Pour Denys Pouillard, directeur de l'Observatoire de la vie politique et parlementaire, ce «comité d'accueil» signe «un véritable abandon de pouvoir» du chef de gouvernement au chef de l'Etat. Ni plus, ni moins. Pour comprendre l'ampleur du symbole, sans doute faut-il se souvenir que Nicolas Sarkozy avait initialement demandé, à l'été 2007, une réécriture de l'article 20 de la Constitution, qui précise: «Le gouvernement détermine et conduit la politique de la Nation.»

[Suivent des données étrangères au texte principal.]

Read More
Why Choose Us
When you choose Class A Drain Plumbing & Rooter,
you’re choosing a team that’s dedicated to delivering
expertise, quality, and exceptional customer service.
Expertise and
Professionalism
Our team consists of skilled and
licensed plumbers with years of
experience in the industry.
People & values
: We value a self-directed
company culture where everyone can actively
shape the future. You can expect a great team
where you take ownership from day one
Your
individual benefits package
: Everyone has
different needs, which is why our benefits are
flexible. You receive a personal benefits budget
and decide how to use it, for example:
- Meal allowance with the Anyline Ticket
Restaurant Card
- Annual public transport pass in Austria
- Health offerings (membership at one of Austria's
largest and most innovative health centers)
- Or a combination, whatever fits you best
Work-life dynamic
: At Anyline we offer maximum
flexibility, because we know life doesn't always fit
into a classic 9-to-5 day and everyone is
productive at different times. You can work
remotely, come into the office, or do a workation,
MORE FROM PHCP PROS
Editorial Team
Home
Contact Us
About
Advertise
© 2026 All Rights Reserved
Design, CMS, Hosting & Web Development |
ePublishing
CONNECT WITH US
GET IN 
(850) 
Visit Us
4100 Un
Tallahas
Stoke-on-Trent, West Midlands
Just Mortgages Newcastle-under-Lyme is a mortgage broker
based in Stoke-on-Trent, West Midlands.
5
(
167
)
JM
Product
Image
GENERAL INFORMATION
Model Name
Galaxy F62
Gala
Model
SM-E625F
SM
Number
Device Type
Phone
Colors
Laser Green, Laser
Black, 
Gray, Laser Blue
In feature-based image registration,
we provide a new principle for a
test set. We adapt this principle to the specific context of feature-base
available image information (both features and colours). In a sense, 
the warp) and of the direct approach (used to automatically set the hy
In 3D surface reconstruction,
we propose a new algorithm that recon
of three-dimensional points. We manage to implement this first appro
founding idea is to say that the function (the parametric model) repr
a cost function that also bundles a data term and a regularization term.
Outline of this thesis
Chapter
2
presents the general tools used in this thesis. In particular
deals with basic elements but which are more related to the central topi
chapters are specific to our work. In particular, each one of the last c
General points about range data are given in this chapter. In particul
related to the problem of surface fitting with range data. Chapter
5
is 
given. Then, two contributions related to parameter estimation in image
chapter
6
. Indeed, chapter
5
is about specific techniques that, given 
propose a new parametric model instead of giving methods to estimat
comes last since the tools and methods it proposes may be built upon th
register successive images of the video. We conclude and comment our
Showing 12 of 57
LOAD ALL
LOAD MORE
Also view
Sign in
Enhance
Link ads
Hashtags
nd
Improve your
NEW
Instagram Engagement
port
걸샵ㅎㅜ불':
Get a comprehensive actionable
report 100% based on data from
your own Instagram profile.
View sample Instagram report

À cette époque, le nouvel hôte de l'Elysée avait espéré biffer le premier verbe, «détermine», pour s'approprier lui-même cette fonction. Sous prétexte de «clarifier» les rôles entre le chef de l'Etat et le premier ministre, il avait souhaité les redistribuer, pour officialiser l'hyperprésidence. Comme la gauche et nombre d'élus de droite avaient manqué s'étrangler, Nicolas Sarkozy avait reculé in fine. Lundi 22 mars, en tout cas, le premier ministre (qualifié un jour de simple «collaborateur» par le président de la République) «conduira» surtout Nicolas Sarkozy – jusqu'à l'aile du Midi, où siègent les parlementaires.

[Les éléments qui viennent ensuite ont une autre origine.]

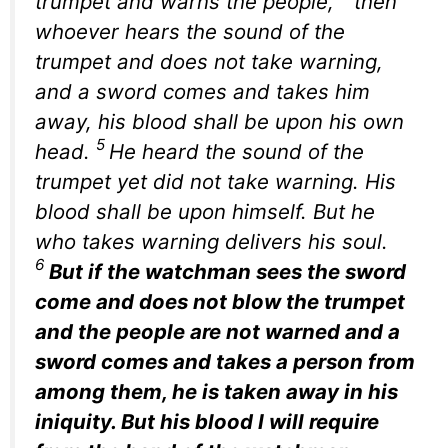
trumpet and warns the people,
then
whoever hears the sound of the
trumpet and does not take warning,
and a sword comes and takes him
away, his blood shall be upon his own
5
head.
He heard the sound of the
trumpet yet did not take warning. His
blood shall be upon himself. But he
who takes warning delivers his soul.
6
But if the watchman sees the sword
come and does not blow the trumpet
and the people are not warned and a
sword comes and takes a person from
among them, he is taken away in his
iniquity. But his blood I will require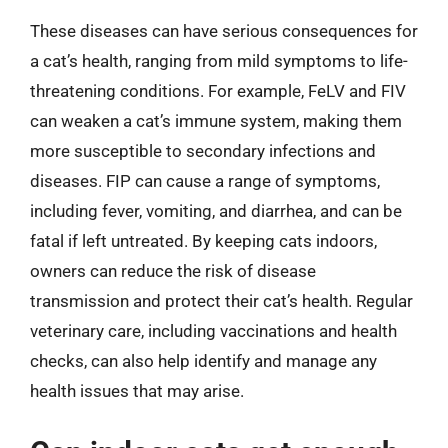
These diseases can have serious consequences for
a cat’s health, ranging from mild symptoms to life-
threatening conditions. For example, FeLV and FIV
can weaken a cat’s immune system, making them
more susceptible to secondary infections and
diseases. FIP can cause a range of symptoms,
including fever, vomiting, and diarrhea, and can be
fatal if left untreated. By keeping cats indoors,
owners can reduce the risk of disease
transmission and protect their cat’s health. Regular
veterinary care, including vaccinations and health
checks, can also help identify and manage any
health issues that may arise.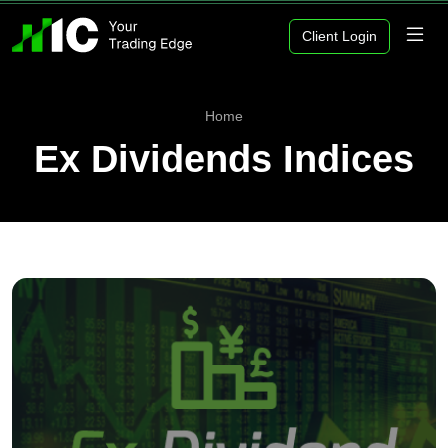
Client Login
Home
Ex Dividends Indices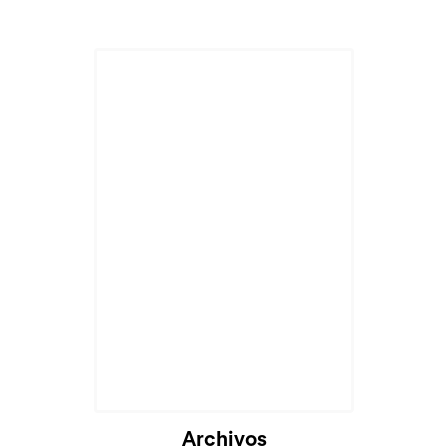
Archivos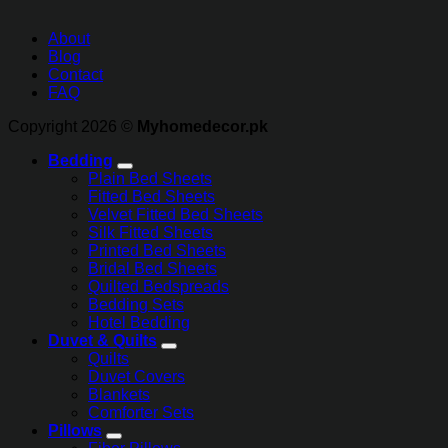
About
Blog
Contact
FAQ
Copyright 2026 ©
Myhomedecor.pk
Bedding
Plain Bed Sheets
Fitted Bed Sheets
Velvet Fitted Bed Sheets
Silk Fitted Sheets
Printed Bed Sheets
Bridal Bed Sheets
Quilted Bedspreads
Bedding Sets
Hotel Bedding
Duvet & Quilts
Quilts
Duvet Covers
Blankets
Comforter Sets
Pillows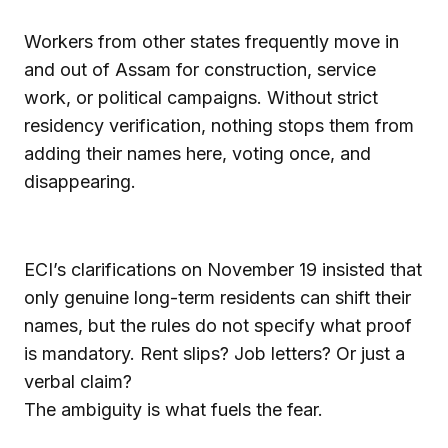
Workers from other states frequently move in
and out of Assam for construction, service
work, or political campaigns. Without strict
residency verification, nothing stops them from
adding their names here, voting once, and
disappearing.
ECI’s clarifications on November 19 insisted that
only genuine long-term residents can shift their
names, but the rules do not specify what proof
is mandatory. Rent slips? Job letters? Or just a
verbal claim?
The ambiguity is what fuels the fear.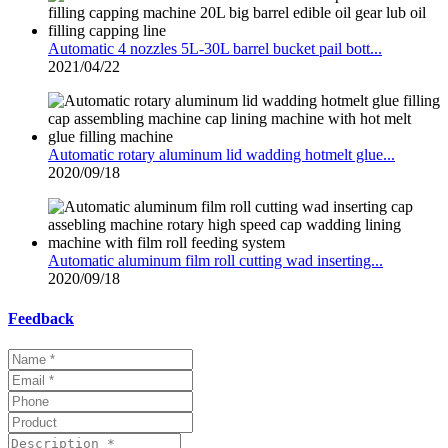
Automatic 4 nozzles 5L-30L barrel bucket pail bott...
2021/04/22
Automatic rotary aluminum lid wadding hotmelt glue...
2020/09/18
Automatic aluminum film roll cutting wad inserting...
2020/09/18
Feedback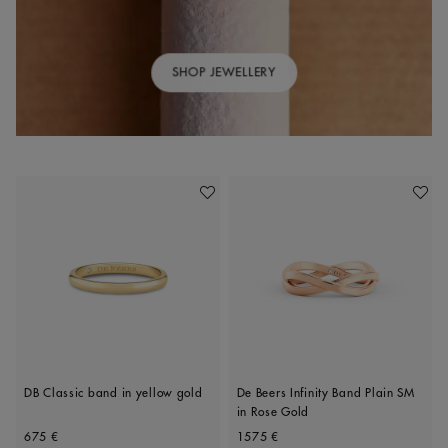
SHOP JEWELLERY
Add To Wishlist
Add To 
DB Classic band in yellow gold
De Beers Infinity Band Plain SM
in Rose Gold
Original price
Original price
675 €
1575 €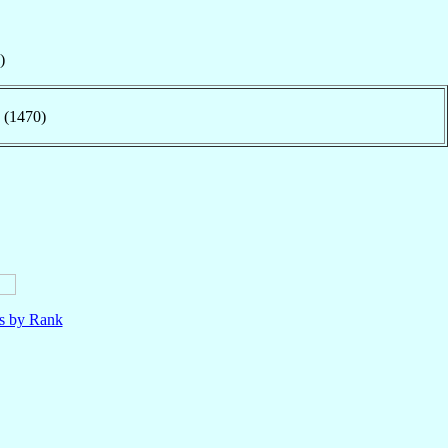
)
 (1470)
ls by Rank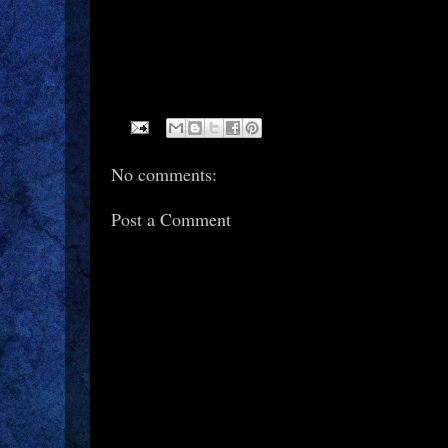
No comments:
Post a Comment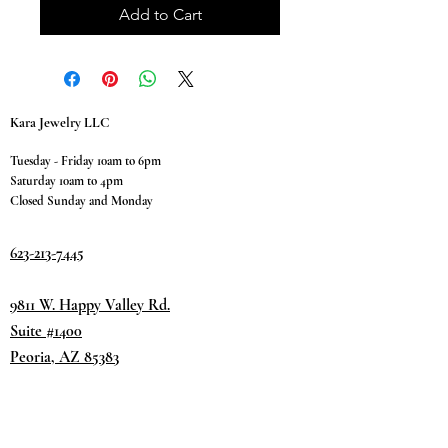
Add to Cart
Kara Jewelry LLC
Tuesday - Friday 10am to 6pm
Saturday 10am to 4pm
Closed Sunday and Monday
623-213-7445
9811 W. Happy Valley Rd.
Suite #1400
Peoria, AZ 85383
Terms & Conditions
Privacy Policy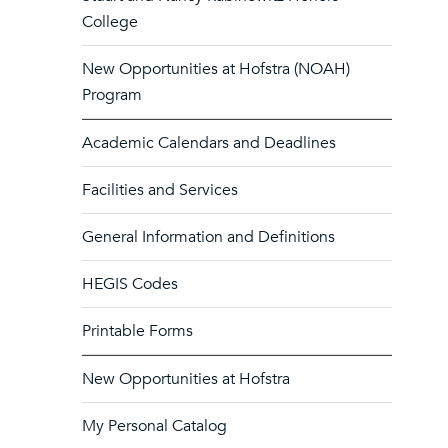
College
New Opportunities at Hofstra (NOAH)
Program
Academic Calendars and Deadlines
Facilities and Services
General Information and Definitions
HEGIS Codes
Printable Forms
New Opportunities at Hofstra
My Personal Catalog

«Je ne vois pas le problème, réagit pour sa part le constitutionnaliste Guy Carcassonne, favorable depuis le départ à la «modernisation des institutions», comme à l'instauration d'un droit d'allocution présidentielle devant les parlementaires. Ça veut simplement dire que les numéros 2, 3 et 4 de la République viennent accueillir le numéro 1. C'est logique!» Dans l'entourage de Bernard Accoyer, on se réjouit mercredi: «Ce sera un moment fort, très solennel.»

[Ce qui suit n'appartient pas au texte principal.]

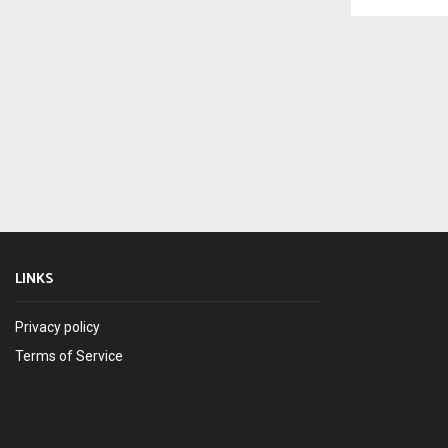
LINKS
Privacy policy
Terms of Service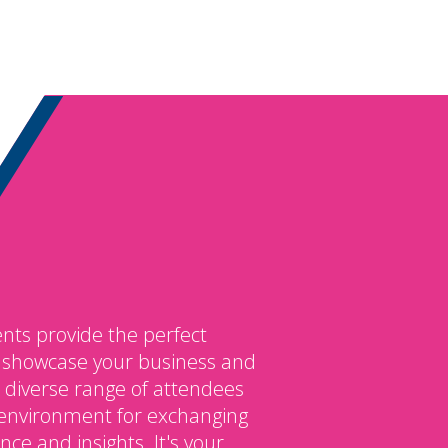
nts provide the perfect
o showcase your business and
 diverse range of attendees
environment for exchanging
ce and insights. It's your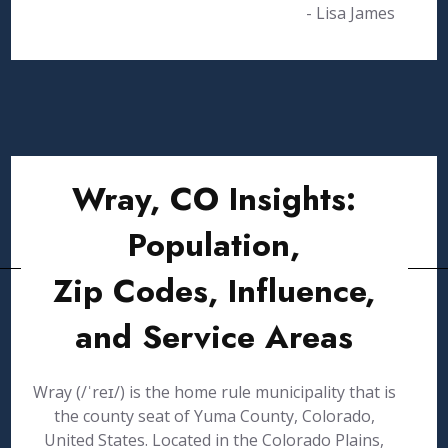
- Lisa James
Wray, CO Insights:
Population,
Zip Codes, Influence,
and Service Areas
Wray (/ˈreɪ/) is the home rule municipality that is
the county seat of Yuma County, Colorado,
United States. Located in the Colorado Plains,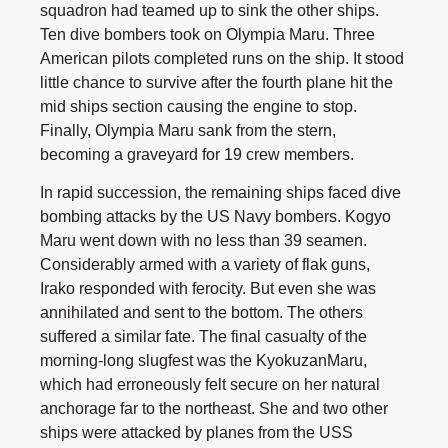
squadron had teamed up to sink the other ships.
Ten dive bombers took on Olympia Maru. Three
American pilots completed runs on the ship. It stood
little chance to survive after the fourth plane hit the
mid ships section causing the engine to stop.
Finally, Olympia Maru sank from the stern,
becoming a graveyard for 19 crew members.
In rapid succession, the remaining ships faced dive
bombing attacks by the US Navy bombers. Kogyo
Maru went down with no less than 39 seamen.
Considerably armed with a variety of flak guns,
Irako responded with ferocity. But even she was
annihilated and sent to the bottom. The others
suffered a similar fate. The final casualty of the
morning-long slugfest was the KyokuzanMaru,
which had erroneously felt secure on her natural
anchorage far to the northeast. She and two other
ships were attacked by planes from the USS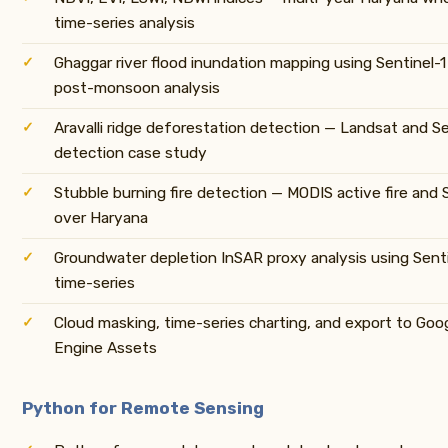
time-series analysis
Ghaggar river flood inundation mapping using Sentinel-
post-monsoon analysis
Aravalli ridge deforestation detection — Landsat and S
detection case study
Stubble burning fire detection — MODIS active fire and 
over Haryana
Groundwater depletion InSAR proxy analysis using Sent
time-series
Cloud masking, time-series charting, and export to Goo
Engine Assets
Python for Remote Sensing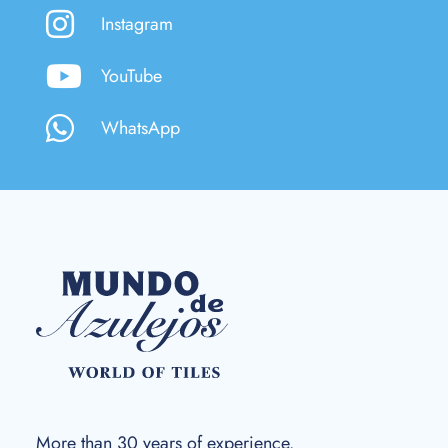
Instagram
YouTube
WhatsApp
More than 30 years of experience.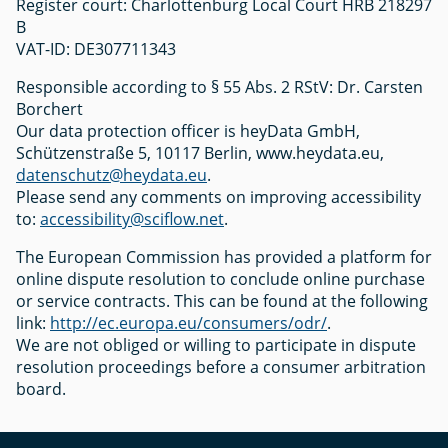
Register court: Charlottenburg Local Court HRB 218297
B
VAT-ID: DE307711343
Responsible according to § 55 Abs. 2 RStV: Dr. Carsten
Borchert
Our data protection officer is heyData GmbH,
Schützenstraße 5, 10117 Berlin, www.heydata.eu,
datenschutz@heydata.eu
.
Please send any comments on improving accessibility
to:
accessibility@sciflow.net
.
The European Commission has provided a platform for
online dispute resolution to conclude online purchase
or service contracts. This can be found at the following
link:
http://ec.europa.eu/consumers/odr/
.
We are not obliged or willing to participate in dispute
resolution proceedings before a consumer arbitration
board.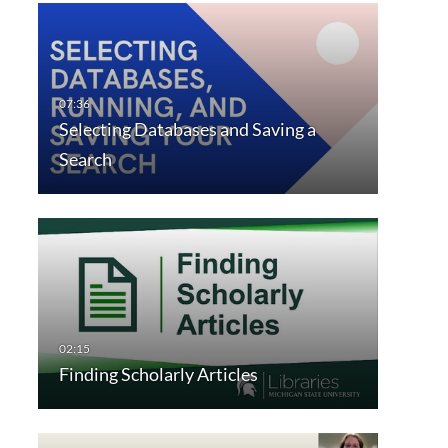
Selecting Databases and Saving a
Search
Finding Scholarly Articles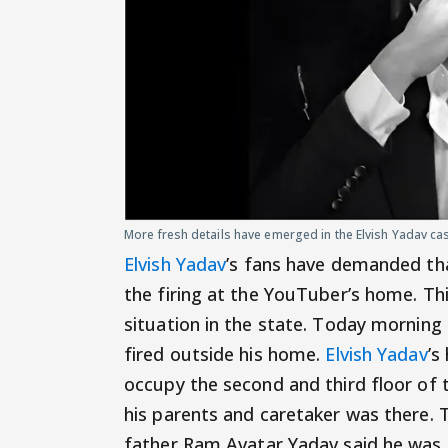
More fresh details have emerged in the Elvish Yadav ca
Elvish Yadav
’s fans have demanded tha
the firing at the YouTuber’s home. Th
situation in the state. Today morning
fired outside his home.
Elvish Yadav
’s
occupy the second and third floor of
his parents and caretaker was there. T
father Ram Avatar Yadav said he was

Ensuite, Nicolas Sarkozy, qui n'a tout de même pas poussé jusqu'à prévoir une rencontre avec les parlementaires, remontera l'allée avec le seul président de l'Assemblée, qui le mènera jusqu'au salon réservé qui lui servira de bureau. Sur son passage, les Gardes républicains rendront les honneurs. Bernard Accoyer s'est toutefois réservé un «privilège»: lui seul, avant son entrée dans l'hémicycle, aura droit aux roulements de tambour. Une vétille, dans toute cette pompe. Mais un moyen, diront certains, de marquer malgré tout son territoire.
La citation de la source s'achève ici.